I had enjoyed her growing inside me, aside from the morning sickness and gall bladder attacks taht sent me to the hospital every other week.  Chris and I had enjoyed watching her grow inside of me, talking to her and suddenly there she was.  As I looked at her, I wondered, shouldn't I feel this great maternal bond?  It wasn't there.  At least not instantly. 
The bonding came as I nursed her, cared for her, changed her, bathed her and snuggled with her at night.  It helped that Chris worked third shift so when he came home, he would take her for several hours until she absolutely needed her Mommy and then he would bring her to me.  Did I struggle with some depression, yup, but I also learned some  things.   So here is a short list of things I learned.

1.  It's okay to tell the people who love you, to please back off.  They mean well, but sometimes well meaning people only stress you out more.  When I was figuring out breastfeeding, Mom was a staunch anti-bottle NAZI!  No kidding, she had good intentions but she stressed me out so badly that it robbed me of the joy of nursing Elizabeth.  So when I was expecting Beka and she started again, I sat down with her and told her I knew she loved me, the girls and the baby growing inside me, but I needed her to back off because I wanted to enjoy Beka more than I had Elizabeth. 
2.  You do not have to let people in the delivery room.  If you are a cranky person when you are sick or hurting - allowing anyone other than your spouse might not be a good idea.  I love my family, but they annoyed the crap out of me when I was in labor with Elizabeth.  When Beka was born it was the doctors, nurses, and just Chris and I.  It was a much more pleasant experience (of course, not being sicker than a dog helped as well and it was only a four hour labor instead of the 15 hour labor that I experienced with Lizzie). 

3. Every pregnancy really is different.  I was extremely ill with Elizabeth, compounded by a bad gall bladder and stress I was more than a little hesitant to have another child for a year.  Then I realized I didn't want Lizzie to be an only child (Sarah didn't live with us at the time).  By the time I got pregnant with Beka, I had a lovely, uneventful pregnancy.  I had some morning sickness, but once it left (and this time I did leave), it was great and I felt pretty great.

4.  Hormones - no one is more of a hostage than the pregnant woman.  No matter how much your loved ones joke.  I am a pretty level headed, objective person but when I was pregnant with Elizabeth my hormones were all over the place.  I cried at the drop of a hat:  "Oh look at the dead cat at the side of the road" (accompanied by sobbing), "Oh the guy in the movie said he loves her!"  (accompanied by sobbing)  "I don't know why I'm crying."  (accompanied by more sobbing and frustration which meant even more sobbing).   I was a hot mess - minus the hot!  Chris was good about it all.  With Beka I knew I wasn't in control, I had accepted it and learned to deal with it.  I even had the topper of our pick up truck fall on my head and yes, I cried, but it wasn't the "WHAT IS WRONG WITH ME WHY AM I SOBBING LIKE A MORON?!!! sobbing, it was ouch that hurts and I frustrated because my husband should be here helping me and I can't make the stupid truck work (By the way I made him come with me after that every time).

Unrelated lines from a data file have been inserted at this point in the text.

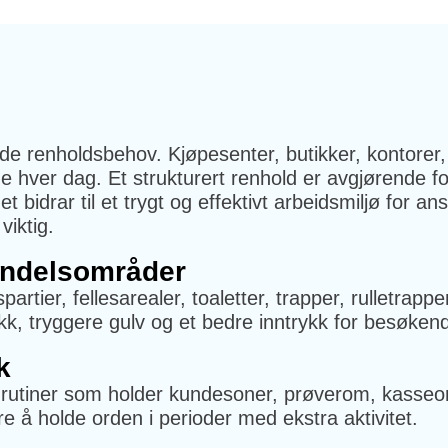
e renholdsbehov. Kjøpesenter, butikker, kontorer,
 hver dag. Et strukturert renhold er avgjørende for
 bidrar til et trygt og effektivt arbeidsmiljø for 
viktig.
andelsområder
artier, fellesarealer, toaletter, trapper, rulletrapp
ttrykk, tryggere gulv og et bedre inntrykk for besøk
k
le rutiner som holder kundesoner, prøverom, kass
re å holde orden i perioder med ekstra aktivitet.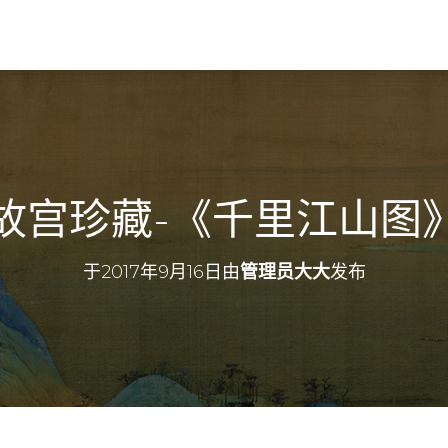
故宫珍藏-《千里江山图
于
2017年9月16日
由
管理员大大
发布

5. Babies are cute and cuddly but they grow up into toddlers who will tick you off, amuse you and make you so nuts you could pull all of your heart out in one swift swing of a pendulum.  Toddlers grow up into preschoolers who also do all of the following - and the trend continues I think until you die, or they die - it depends if you let them live long enough to hit adulthood and even that is a coin toss at times.

6.  Even those of us who are pretty level headed find that after we have children we find it is easier for us to cry.  I still cry when watching Ice Age with the girls when the mom hugs her baby and jumps over the edge of the falls to save her and her baby.  And don't get me started on Meet the Robinsons.   But worst is I found myself crying over Strawberry Shortcake one day - as soon as it registered, I started laughing hysterically at the irony. 

7.  Listen to your instincts.  If you think something is wrong with your child - trust your gut.  It is better to spend the co-pay and go to the pediatrician and discover nothing is wrong than to not go and your child become sicker. 

8.  Your mom may be right, but she will still annoy you when she tries to tell you something is wrong with your baby.  Listen to her, at the very least investigate it to make her be quiet and go away.  But when she is right, eat your humble pie and tell her she was right, then if she holds it over your head, ask her how she liked it when Grandma did it to her.  Just kidding.  Sort of.

I am excited to meet all of our new cousins and babies.  They are a lot of fun, but best of all, I get to give these babies back! :D

Have a good week.
In Christ,


lettersfromlaunna said...

Maureen, I love your blog... I know what you mean about your well meaning mom... mine who I love with all my heart, thought I shouldn't have an epidural, My second delivery a soo much better by taking pain medication. She also tried to tell me she had us all potty trained by the time we were 18 months... really??? She was trained to put us on the potty. I made myself crazy with my first daughter who was 3 before she was trained, I relaxed with the second one and she trained herself at 2. Babies are wonderful and motherhood is amazing 'most' of the time but it takes so much from us, we do have to look after ourselves or we will never be good for even our children :) Great blog!!!

3Monkeysmom said...

Thanks Launna. I am glad you enjoyed the blog.
Have a great weekend.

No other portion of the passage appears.